The clip they have in the article as a demo doesn't sound like it's state of the art. Compared to Eleven labs it doesn't sound natural at all, the way there's no pauses between sentences and other flaws. Hope they can improve it for the final version
Honestly, I don't even think I care. I like Al Michaels, but written recaps are fine for the events I miss anyway. An emulated voice can do this as well as a person. At least when I worry about AI-generated slop replacing quality entertainment content, it's not the recap I'm thinking of. As long as the recap is of real competitive events that were actually contested between humans, so be it. Software-generated voice can replace a talking head reading off a result sheet, but it can't replace the Olympics themselves.

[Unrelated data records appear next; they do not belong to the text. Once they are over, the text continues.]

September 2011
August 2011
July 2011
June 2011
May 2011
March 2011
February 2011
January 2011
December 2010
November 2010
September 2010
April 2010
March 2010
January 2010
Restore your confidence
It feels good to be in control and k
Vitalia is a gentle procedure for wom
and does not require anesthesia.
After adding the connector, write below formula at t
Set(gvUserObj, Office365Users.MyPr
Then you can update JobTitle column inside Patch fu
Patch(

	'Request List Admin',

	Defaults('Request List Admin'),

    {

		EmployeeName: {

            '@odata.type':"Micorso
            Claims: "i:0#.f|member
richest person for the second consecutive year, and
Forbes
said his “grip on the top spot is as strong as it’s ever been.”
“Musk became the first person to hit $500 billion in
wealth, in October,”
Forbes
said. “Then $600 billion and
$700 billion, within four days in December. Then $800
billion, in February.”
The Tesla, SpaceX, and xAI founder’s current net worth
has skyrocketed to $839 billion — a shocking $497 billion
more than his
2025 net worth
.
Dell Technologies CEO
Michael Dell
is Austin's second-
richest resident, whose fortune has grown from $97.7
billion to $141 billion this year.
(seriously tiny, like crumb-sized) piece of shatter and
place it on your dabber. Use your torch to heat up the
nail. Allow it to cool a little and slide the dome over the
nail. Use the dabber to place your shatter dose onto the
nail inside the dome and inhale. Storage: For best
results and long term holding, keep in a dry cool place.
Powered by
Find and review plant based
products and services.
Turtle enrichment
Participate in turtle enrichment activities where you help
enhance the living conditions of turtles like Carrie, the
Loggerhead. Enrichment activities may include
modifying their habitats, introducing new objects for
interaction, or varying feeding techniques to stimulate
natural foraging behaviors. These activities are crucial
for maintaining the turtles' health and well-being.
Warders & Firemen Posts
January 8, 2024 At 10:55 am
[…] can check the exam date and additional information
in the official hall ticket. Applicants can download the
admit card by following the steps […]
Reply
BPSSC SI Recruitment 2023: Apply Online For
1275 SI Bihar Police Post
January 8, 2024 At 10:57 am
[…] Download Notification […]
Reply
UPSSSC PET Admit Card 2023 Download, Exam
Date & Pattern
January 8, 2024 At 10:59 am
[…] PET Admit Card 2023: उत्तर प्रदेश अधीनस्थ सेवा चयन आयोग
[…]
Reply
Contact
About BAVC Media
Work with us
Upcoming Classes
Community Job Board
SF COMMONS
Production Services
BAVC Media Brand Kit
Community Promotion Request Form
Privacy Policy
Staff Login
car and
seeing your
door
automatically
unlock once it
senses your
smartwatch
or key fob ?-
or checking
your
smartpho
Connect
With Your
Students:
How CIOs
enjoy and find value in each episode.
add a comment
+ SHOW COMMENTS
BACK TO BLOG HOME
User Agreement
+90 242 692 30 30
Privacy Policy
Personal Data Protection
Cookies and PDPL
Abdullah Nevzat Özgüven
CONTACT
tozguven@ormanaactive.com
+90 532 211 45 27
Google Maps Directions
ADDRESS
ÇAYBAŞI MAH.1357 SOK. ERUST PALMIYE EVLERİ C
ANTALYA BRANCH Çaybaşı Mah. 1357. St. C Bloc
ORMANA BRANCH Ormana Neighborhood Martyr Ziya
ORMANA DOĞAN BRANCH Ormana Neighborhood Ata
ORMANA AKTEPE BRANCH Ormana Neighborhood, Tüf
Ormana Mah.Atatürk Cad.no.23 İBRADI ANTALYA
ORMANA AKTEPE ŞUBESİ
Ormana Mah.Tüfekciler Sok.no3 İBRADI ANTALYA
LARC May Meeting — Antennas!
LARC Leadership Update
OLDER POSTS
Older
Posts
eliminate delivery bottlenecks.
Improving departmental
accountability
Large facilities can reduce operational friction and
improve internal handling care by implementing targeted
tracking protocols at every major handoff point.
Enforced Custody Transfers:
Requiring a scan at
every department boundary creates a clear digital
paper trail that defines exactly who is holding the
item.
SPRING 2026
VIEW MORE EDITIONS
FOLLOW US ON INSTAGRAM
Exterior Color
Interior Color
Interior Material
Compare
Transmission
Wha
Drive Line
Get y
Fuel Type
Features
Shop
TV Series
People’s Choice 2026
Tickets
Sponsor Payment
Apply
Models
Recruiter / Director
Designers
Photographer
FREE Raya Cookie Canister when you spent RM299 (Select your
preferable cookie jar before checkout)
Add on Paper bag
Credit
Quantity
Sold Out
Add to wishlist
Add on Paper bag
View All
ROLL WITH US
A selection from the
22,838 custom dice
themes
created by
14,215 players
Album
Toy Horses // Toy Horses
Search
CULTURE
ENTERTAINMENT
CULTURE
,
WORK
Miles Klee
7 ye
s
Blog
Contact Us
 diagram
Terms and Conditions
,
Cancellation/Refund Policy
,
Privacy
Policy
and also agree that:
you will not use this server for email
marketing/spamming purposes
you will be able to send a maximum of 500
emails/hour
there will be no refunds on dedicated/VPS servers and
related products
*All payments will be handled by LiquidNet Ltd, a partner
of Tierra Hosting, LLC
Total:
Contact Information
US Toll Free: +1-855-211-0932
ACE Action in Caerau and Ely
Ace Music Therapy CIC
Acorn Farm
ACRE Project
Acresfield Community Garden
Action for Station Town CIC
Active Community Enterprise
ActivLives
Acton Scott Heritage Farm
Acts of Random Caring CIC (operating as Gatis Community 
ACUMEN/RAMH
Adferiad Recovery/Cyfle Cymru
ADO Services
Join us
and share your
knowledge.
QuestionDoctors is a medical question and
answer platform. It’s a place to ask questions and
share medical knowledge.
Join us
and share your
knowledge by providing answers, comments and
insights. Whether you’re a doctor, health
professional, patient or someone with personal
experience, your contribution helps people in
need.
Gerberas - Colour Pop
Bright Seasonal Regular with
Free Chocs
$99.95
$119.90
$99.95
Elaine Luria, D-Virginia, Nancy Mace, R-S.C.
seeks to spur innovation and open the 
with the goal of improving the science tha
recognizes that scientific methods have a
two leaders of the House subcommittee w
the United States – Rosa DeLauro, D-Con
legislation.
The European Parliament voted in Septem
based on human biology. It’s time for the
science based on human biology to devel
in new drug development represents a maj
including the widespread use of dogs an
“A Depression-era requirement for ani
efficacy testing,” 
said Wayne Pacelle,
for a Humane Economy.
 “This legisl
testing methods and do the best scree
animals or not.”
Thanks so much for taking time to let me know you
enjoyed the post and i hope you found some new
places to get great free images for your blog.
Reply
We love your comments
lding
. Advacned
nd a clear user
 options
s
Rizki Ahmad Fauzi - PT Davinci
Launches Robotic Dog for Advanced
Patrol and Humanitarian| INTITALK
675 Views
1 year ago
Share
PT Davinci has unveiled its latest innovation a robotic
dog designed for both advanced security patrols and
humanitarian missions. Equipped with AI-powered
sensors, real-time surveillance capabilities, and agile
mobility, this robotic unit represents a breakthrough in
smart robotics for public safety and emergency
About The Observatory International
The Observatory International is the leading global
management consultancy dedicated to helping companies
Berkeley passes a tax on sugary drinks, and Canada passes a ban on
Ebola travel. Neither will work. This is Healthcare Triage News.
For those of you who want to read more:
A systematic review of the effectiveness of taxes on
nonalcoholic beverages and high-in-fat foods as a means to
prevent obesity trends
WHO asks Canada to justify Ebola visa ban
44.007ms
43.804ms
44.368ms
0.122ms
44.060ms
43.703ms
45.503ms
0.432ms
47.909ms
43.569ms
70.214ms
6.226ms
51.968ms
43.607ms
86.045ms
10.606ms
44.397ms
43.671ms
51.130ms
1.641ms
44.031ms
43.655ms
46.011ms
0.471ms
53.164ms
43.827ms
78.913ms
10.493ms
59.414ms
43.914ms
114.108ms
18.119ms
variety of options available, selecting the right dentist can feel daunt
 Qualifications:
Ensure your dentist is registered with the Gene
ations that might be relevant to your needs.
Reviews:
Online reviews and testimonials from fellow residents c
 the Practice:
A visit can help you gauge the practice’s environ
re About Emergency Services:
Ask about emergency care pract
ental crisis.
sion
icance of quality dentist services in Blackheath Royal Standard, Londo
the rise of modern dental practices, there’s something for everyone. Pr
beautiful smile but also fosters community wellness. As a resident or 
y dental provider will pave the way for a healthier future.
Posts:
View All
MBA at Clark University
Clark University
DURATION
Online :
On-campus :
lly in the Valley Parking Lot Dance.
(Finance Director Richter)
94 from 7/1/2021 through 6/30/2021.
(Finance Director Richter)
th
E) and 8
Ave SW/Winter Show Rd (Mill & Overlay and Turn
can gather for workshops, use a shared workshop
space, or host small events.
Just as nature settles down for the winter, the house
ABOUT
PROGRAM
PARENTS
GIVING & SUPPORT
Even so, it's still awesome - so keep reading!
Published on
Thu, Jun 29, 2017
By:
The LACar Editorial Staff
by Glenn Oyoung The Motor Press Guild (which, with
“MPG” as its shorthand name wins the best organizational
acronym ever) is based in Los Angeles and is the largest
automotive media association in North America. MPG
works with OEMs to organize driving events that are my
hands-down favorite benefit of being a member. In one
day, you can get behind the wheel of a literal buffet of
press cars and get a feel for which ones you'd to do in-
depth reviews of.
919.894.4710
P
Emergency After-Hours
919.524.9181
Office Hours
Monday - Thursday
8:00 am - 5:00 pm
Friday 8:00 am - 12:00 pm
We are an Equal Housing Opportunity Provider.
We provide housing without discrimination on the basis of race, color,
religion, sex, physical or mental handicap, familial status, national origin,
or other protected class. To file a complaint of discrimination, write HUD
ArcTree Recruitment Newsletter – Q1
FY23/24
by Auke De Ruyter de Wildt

I'm sure any human could have done those recaps, it's not like Michaels was some Nobel prize winner commenter. And even if he was, he definitely wasn't the only one. Instead of hiring another person they just wanted to cut costs, and it's all a race to the very bottom of the bottom of the bottom.
This is a people problem. If it wasn't generative AI, it would be some other tech being used to cut costs, and that's the crux of the issue, it's all companies trying to cut costs while maximizing content output with little to no regard for content quality as long as it meets a certain threshold.
I'm not saying AI isn't enabling it by the way, just making an observation that businesses only see the money in this, and it could be literally anything else, it just so happens to be generative voice.
EDIT: Creative people can do creative things with AI, it enables a lot of people who otherwise couldn't express that creativity to do so, but it also enables the lazy and money seeking, it's tradeoff.
>it's all companies trying to cut costs while maximizing content output with little to no regard for content quality as long as it meets a certain threshold.
That isn't a people problem, that's a capitalism problem.
Prejudice against what? Are we owing AI already human respect? And if we don't, are they gonna come after us? Or at least send their own SJW? No really, what was this comment for??? Or maybe it was sarcasm and I missed it...
Replace "AI" in this comment with any other marginalised group and see how clever it sounds!
I wasn't being sarcastic, but I wasn't really 100% serious either. I suppose I was really trying to get beneath the kneejerk "AI bad" response and provoke some thought.
Obviously we don't need to afford AIs the same rights that we afford humans. (I think?). But it definitely is prejudice to assume that content will be slop just because it's generated by an AI.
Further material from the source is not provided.